As a renter, I've had noisy neighbours before: in fact, my 3 previous rentals put me next to them. I've been at my current location for 3 years now, and it's been mostly quiet, but now even a small amount of noise is enough to make my stress levels skyrocket, because I just don't seem to have any tolerance for it any more. If I had the money (e.g. a lottery win which will probably never occur, but that doesn't stop me fantasising about one), I'd buy a place with a lot of land around it, somewhere in the middle of nowhere, where I can just get some guaranteed peace. My depression gets worse on nights like last night, and I start to think about taking a terminal option, perhaps not seriously, but definitely thinking about it.

*Is it normal to feel this stressed about noise, or is there actually something wrong with me?* I'm beginning to wonder if it's the latter. If it is the latter, what can I do about it?

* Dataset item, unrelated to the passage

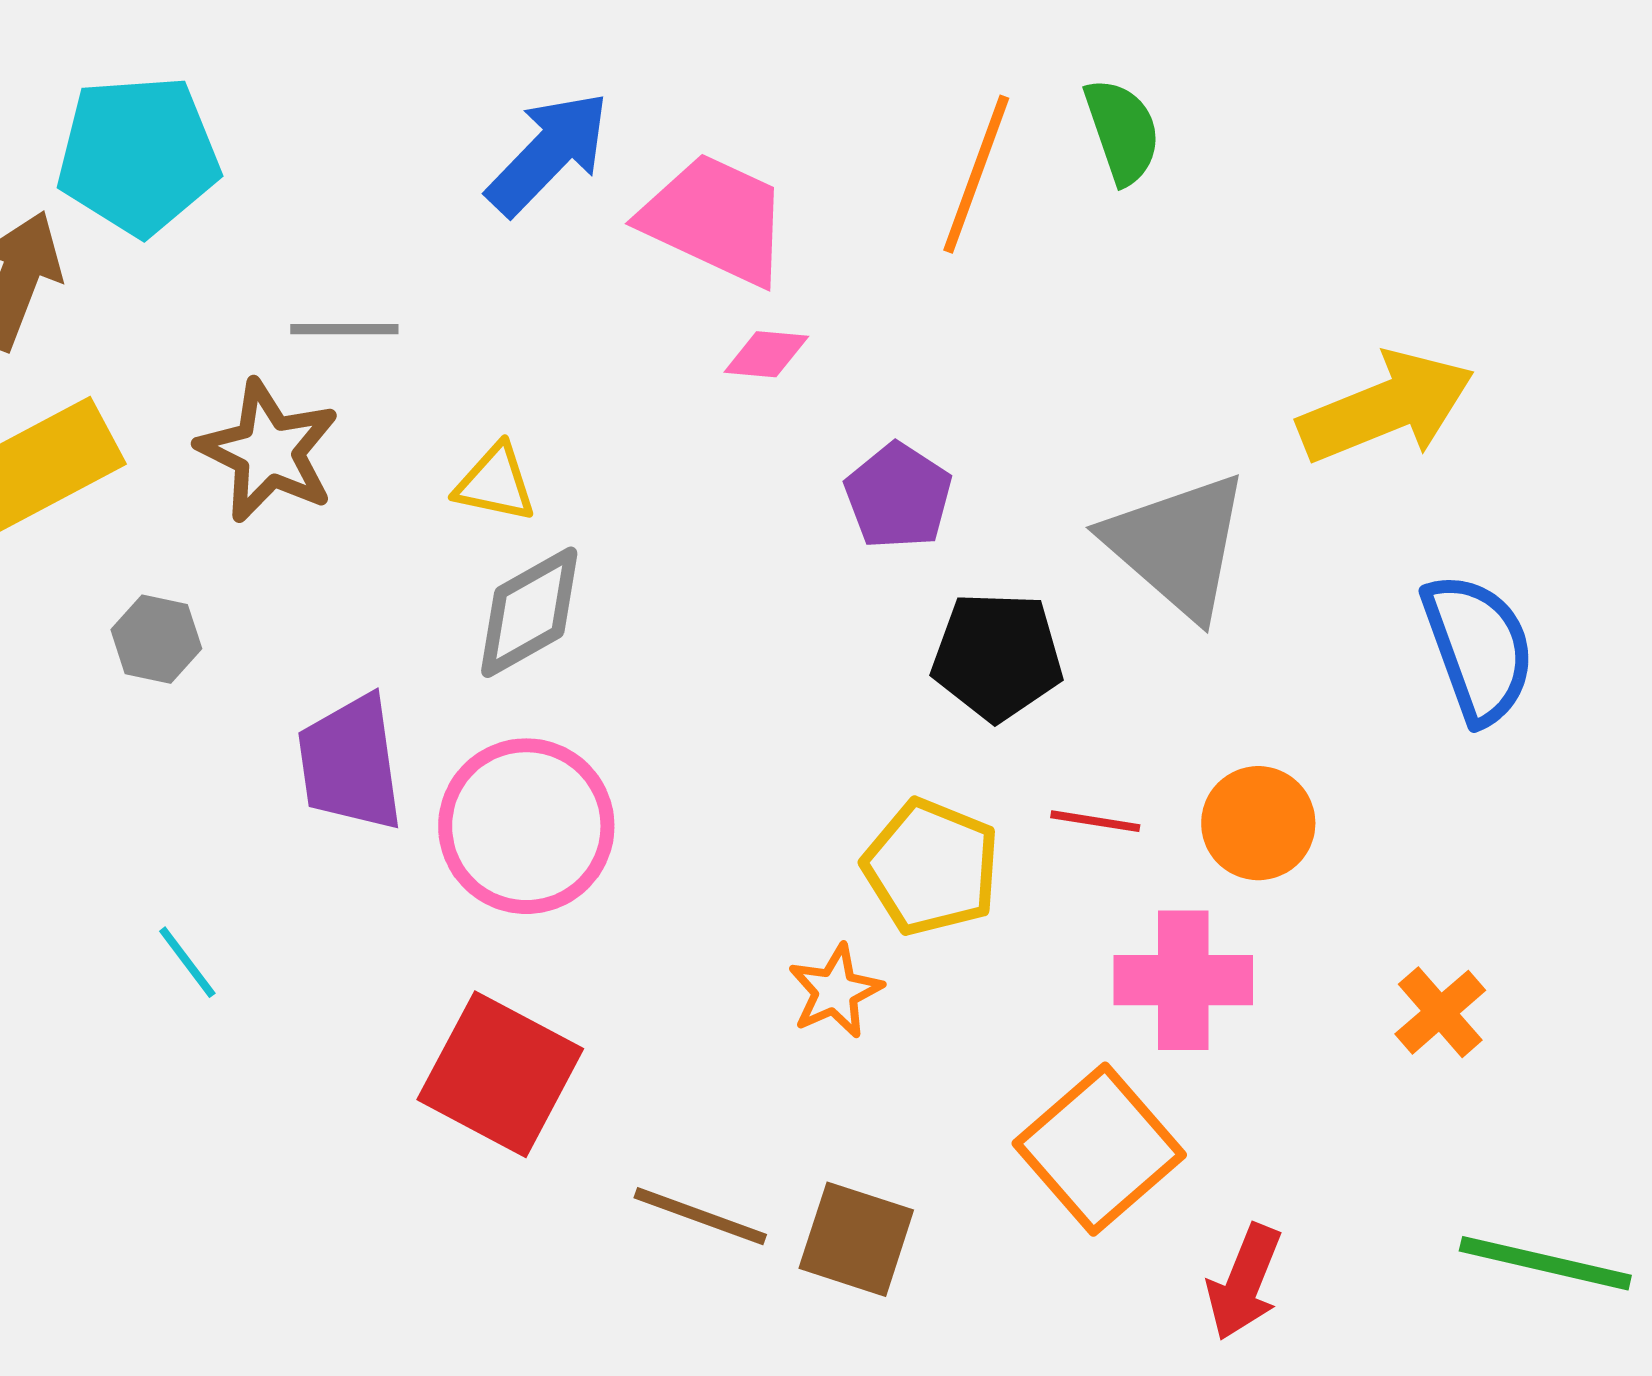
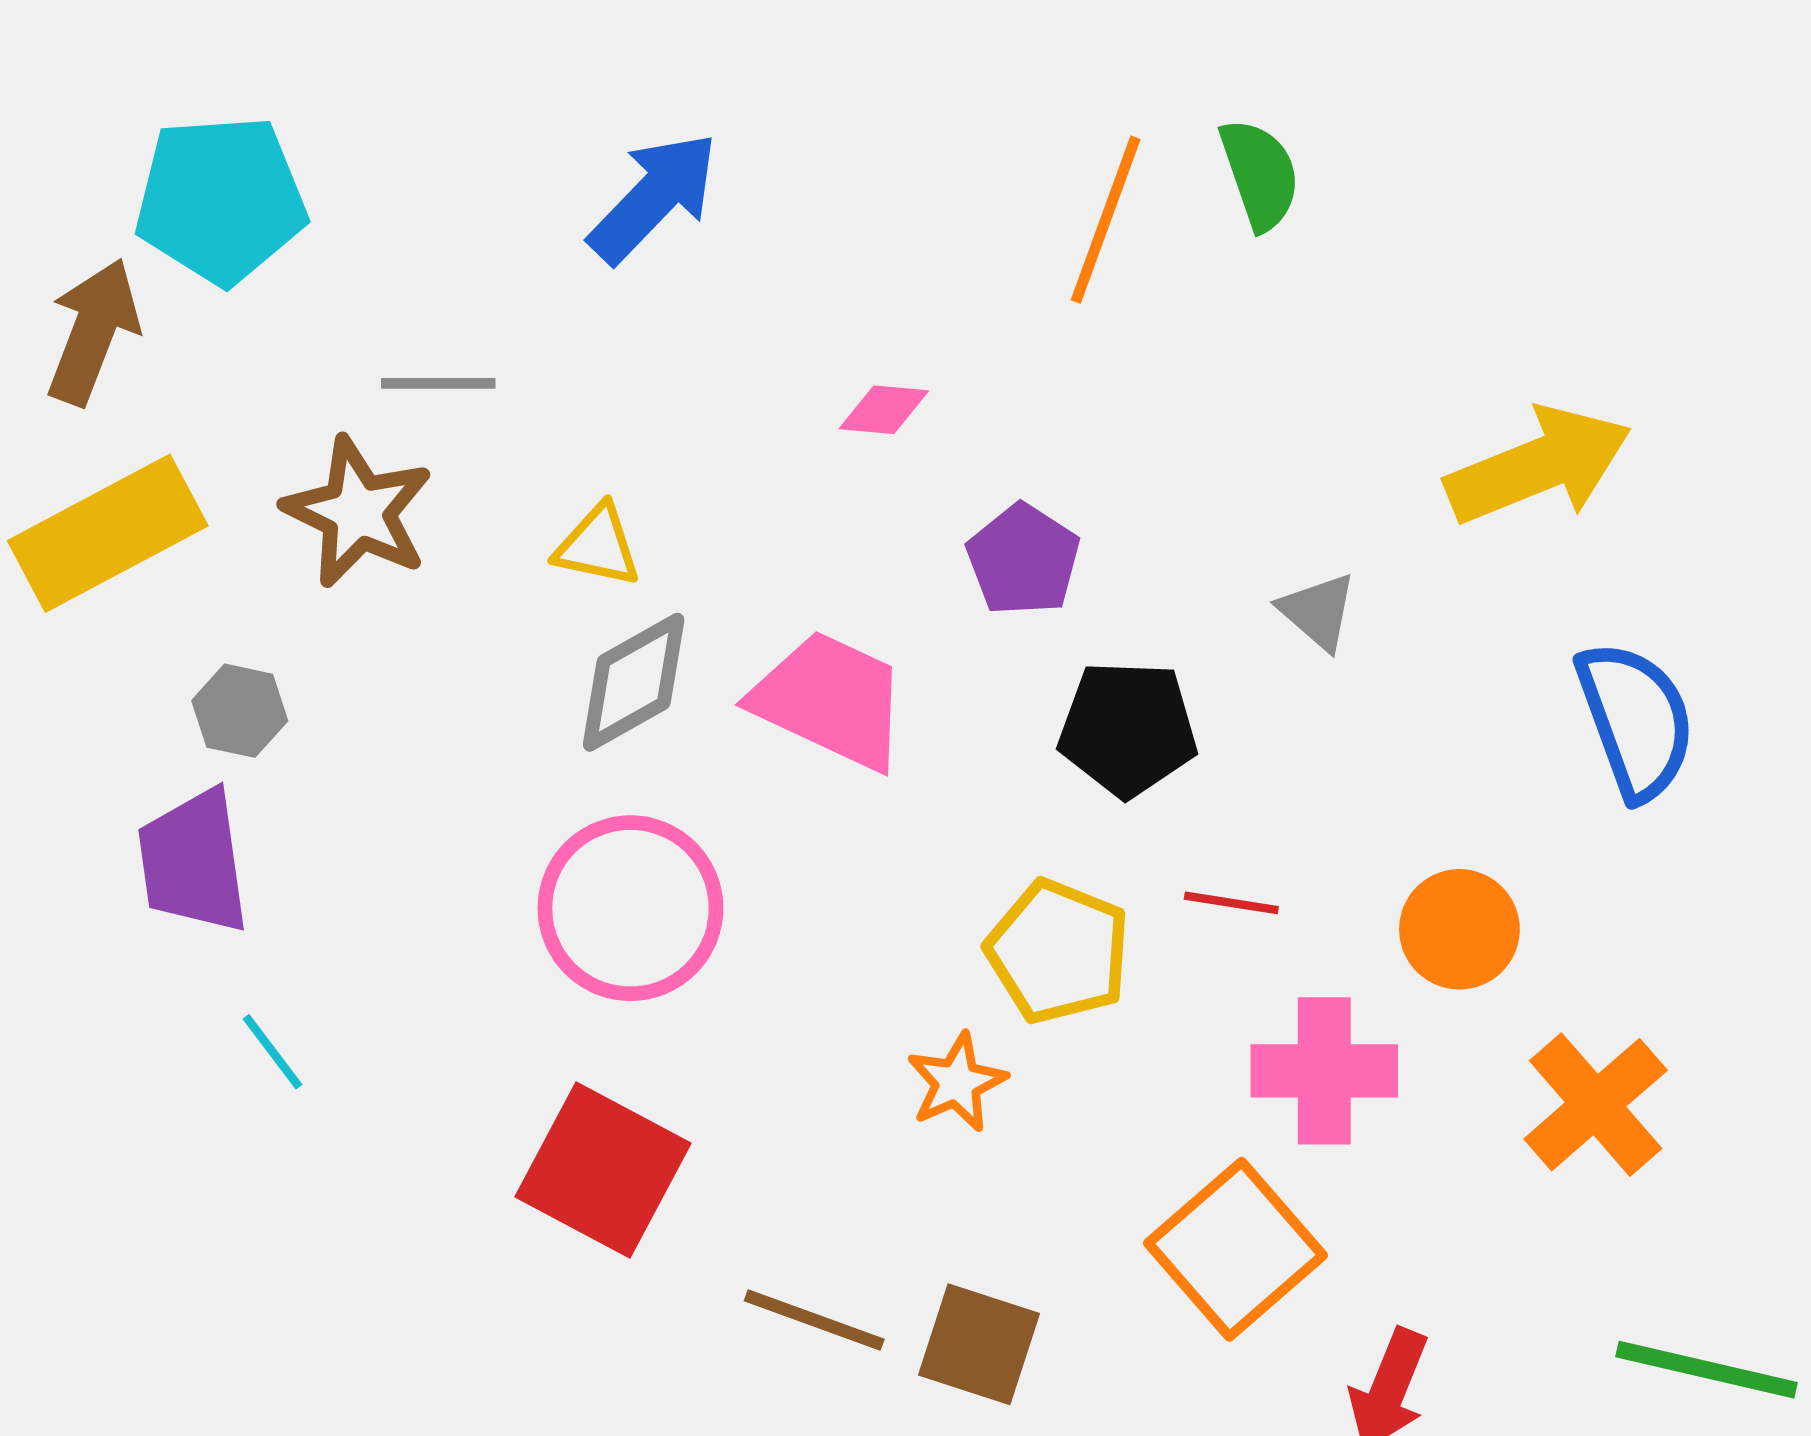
pink trapezoid: (715, 219) -> (830, 700), moved
gray triangle: (1177, 545) -> (1318, 611), size x0.5
purple trapezoid: (350, 763) -> (193, 862), moved
orange circle: (1258, 823) -> (1459, 929), moved
orange cross: (1440, 1012) -> (1596, 1105), size x1.5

Now I'm dreading what Christmas and New Years Eve will bring, and hoping my neighbours don't come up with something worse than last night .


----------



## classic33 (6 Dec 2014)

Had a word with those responsible?


----------



## buggi (6 Dec 2014)

As it seems to be only ad hoc occasions with your new neighbours maybe you could ask them to forewarn you so you could maybe prepare yourself (like arrange to sleep on a friends sofa). I do think you need to see the doc tho as you shouldn't be considering a terminal option if your neighbours hold a party once in a while. She can give you something to calm your nerves on such occasions. Obviously this is a build up of stress and depression.


----------



## Pro Tour Punditry (6 Dec 2014)

One or 2 nights is not bad.


----------



## Mrs M (6 Dec 2014)

victor said:


> I had a bad night last night . A large number of cars accumulated outside my next-door neighbours' house yesterday afternoon, then at 8:30pm the noise started: an incessant bass beat that was impossible to ignore. Fortunately for my sanity, it stopped around 11:30pm, but it was enough to raise my stress levels, and I could almost feel my blood pressure rising.
> 
> As a renter, I've had noisy neighbours before: in fact, my 3 previous rentals put me next to them. I've been at my current location for 3 years now, and it's been mostly quiet, but now even a small amount of noise is enough to make my stress levels skyrocket, because I just don't seem to have any tolerance for it any more. If I had the money (e.g. a lottery win which will probably never occur, but that doesn't stop me fantasising about one), I'd buy a place with a lot of land around it, somewhere in the middle of nowhere, where I can just get some guaranteed peace. My depression gets worse on nights like last night, and I start to think about taking a terminal option, perhaps not seriously, but definitely thinking about it.
> 
> ...



11.30 isn't too bad unless it's a night before work. Maybe you could join the party?
I find I have become much more sensitive to noise as I get older. Mr M insists on having the TV blaring as I am trying to sleep, really p's me off.
My sympathies.


----------



## Shut Up Legs (7 Dec 2014)

[QUOTE 3413818, member: 9609"]Getting rid of your neighbours is not the best plan[/QUOTE]
I guess I _was_ a bit ambiguous. Just for the record, that wasn't what I meant by a terminal option.


----------



## slowmotion (7 Dec 2014)

User13710 is spot on. We went through this a few years ago and it was extremely stressful. The important thing is to get to talk to the people causing the noise, not to suffer in silence and fester. They might be reasonable or they might not, but at least "engaging" with them gets you away from a sense of isolation and helplessness.


----------



## jefmcg (7 Dec 2014)

Noise is terrible for you. You just happen to notice its affect more than most. I don't think there is much you can do about the neighbours; turning the music off well before midnight shows that their heart is in the right place. If this doesn't happen very often, then it's just a fact of living near other people.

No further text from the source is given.